### PROBLEM TO WORK ON
For the listing below, print exactly the lines from the line with "Ce produit est" to the line with "séparément.", both included, and nothing beyond them.

### DATA SHOWN
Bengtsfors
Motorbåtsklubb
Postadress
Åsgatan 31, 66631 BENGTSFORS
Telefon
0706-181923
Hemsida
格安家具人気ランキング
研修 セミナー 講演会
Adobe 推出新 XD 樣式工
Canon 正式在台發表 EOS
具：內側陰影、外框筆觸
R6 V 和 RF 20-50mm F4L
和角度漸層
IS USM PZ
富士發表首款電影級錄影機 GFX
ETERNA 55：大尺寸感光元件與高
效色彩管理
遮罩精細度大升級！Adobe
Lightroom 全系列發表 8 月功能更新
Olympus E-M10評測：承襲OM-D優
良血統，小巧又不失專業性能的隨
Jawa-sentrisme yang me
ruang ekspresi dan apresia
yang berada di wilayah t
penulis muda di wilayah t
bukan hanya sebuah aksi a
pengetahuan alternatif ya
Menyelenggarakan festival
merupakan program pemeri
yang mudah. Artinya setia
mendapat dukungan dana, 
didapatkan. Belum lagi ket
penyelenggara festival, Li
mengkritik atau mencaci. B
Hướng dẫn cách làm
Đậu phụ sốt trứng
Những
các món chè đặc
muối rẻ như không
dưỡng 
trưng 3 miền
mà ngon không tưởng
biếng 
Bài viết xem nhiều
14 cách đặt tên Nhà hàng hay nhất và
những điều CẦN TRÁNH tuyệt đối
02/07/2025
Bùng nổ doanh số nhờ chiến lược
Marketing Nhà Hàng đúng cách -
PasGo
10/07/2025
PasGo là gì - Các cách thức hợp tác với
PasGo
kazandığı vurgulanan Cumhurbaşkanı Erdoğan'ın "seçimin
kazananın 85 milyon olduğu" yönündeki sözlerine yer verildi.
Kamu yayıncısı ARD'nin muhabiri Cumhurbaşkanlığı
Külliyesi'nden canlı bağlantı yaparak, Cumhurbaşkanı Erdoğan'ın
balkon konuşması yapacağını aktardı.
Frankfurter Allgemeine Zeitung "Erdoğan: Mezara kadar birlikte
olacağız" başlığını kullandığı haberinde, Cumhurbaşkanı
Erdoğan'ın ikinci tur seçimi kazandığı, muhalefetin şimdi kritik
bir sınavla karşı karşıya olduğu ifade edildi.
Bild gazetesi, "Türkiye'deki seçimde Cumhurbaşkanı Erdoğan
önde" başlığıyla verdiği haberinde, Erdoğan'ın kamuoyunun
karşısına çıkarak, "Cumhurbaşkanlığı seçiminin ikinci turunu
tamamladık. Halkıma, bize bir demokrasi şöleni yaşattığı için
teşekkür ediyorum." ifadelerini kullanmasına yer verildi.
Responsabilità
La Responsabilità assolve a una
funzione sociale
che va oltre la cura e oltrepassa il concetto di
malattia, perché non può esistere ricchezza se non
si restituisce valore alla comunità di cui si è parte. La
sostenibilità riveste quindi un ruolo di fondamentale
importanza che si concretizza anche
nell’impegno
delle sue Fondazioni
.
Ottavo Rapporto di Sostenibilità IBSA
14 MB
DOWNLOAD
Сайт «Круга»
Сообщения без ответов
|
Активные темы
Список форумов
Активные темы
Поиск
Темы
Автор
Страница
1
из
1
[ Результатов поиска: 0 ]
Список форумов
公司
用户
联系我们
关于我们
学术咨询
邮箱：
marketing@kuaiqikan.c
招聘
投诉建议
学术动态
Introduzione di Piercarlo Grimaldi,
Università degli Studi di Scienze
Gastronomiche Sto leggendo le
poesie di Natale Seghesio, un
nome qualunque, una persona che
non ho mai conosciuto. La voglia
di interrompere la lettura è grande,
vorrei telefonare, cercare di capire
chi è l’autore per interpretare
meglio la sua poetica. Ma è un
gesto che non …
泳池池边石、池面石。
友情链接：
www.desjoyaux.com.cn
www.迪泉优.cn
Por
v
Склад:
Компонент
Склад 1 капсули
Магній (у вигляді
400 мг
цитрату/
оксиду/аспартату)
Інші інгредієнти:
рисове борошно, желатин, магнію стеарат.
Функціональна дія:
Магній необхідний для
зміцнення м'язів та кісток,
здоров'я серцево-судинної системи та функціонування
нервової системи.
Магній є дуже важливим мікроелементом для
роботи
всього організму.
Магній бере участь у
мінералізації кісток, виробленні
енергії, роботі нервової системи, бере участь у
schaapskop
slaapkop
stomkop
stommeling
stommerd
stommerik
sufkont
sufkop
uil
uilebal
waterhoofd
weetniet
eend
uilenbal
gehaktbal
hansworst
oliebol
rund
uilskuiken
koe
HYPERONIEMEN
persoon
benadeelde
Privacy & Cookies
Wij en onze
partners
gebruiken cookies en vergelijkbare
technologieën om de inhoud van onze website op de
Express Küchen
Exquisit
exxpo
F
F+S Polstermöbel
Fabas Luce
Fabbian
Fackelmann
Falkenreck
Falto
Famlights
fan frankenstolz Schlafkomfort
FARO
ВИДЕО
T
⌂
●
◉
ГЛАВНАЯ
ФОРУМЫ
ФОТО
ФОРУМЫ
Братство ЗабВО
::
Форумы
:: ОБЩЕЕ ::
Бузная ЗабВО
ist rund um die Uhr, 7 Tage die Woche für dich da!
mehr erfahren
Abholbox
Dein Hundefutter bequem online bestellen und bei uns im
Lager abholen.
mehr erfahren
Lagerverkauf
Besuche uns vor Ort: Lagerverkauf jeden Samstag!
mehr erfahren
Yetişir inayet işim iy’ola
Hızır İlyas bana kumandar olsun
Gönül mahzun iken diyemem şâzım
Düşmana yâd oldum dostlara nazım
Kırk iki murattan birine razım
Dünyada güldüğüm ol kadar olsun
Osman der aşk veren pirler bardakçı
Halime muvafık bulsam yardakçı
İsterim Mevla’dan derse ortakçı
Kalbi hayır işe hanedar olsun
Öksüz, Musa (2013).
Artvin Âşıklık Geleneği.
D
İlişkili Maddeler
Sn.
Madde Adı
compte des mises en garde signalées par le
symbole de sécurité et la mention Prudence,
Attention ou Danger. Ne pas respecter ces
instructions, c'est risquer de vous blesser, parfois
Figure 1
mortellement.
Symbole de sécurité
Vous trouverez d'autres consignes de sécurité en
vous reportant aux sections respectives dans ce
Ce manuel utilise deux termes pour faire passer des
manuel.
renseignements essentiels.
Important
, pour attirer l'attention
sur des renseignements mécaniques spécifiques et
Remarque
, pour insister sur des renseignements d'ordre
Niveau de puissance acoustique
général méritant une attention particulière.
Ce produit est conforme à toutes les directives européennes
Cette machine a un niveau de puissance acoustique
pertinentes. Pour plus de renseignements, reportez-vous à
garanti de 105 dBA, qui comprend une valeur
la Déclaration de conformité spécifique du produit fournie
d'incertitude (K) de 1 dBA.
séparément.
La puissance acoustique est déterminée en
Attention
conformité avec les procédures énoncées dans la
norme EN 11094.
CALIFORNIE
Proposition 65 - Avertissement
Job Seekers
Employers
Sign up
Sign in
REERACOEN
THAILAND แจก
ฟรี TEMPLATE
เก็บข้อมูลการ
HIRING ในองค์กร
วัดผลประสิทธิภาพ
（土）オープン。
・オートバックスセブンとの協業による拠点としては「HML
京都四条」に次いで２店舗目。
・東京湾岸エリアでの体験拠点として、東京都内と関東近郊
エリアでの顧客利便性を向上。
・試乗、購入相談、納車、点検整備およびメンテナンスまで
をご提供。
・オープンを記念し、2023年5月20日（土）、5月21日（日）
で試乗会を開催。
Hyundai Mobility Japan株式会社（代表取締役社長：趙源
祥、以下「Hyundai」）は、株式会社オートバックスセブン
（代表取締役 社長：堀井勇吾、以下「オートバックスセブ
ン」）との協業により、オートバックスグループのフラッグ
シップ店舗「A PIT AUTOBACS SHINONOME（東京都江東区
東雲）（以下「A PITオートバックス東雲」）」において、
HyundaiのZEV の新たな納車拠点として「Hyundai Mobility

### WRITTEN REPLY
Ce produit est conforme à toutes les directives européennes
Cette machine a un niveau de puissance acoustique
pertinentes. Pour plus de renseignements, reportez-vous à
garanti de 105 dBA, qui comprend une valeur
la Déclaration de conformité spécifique du produit fournie
d'incertitude (K) de 1 dBA.
séparément.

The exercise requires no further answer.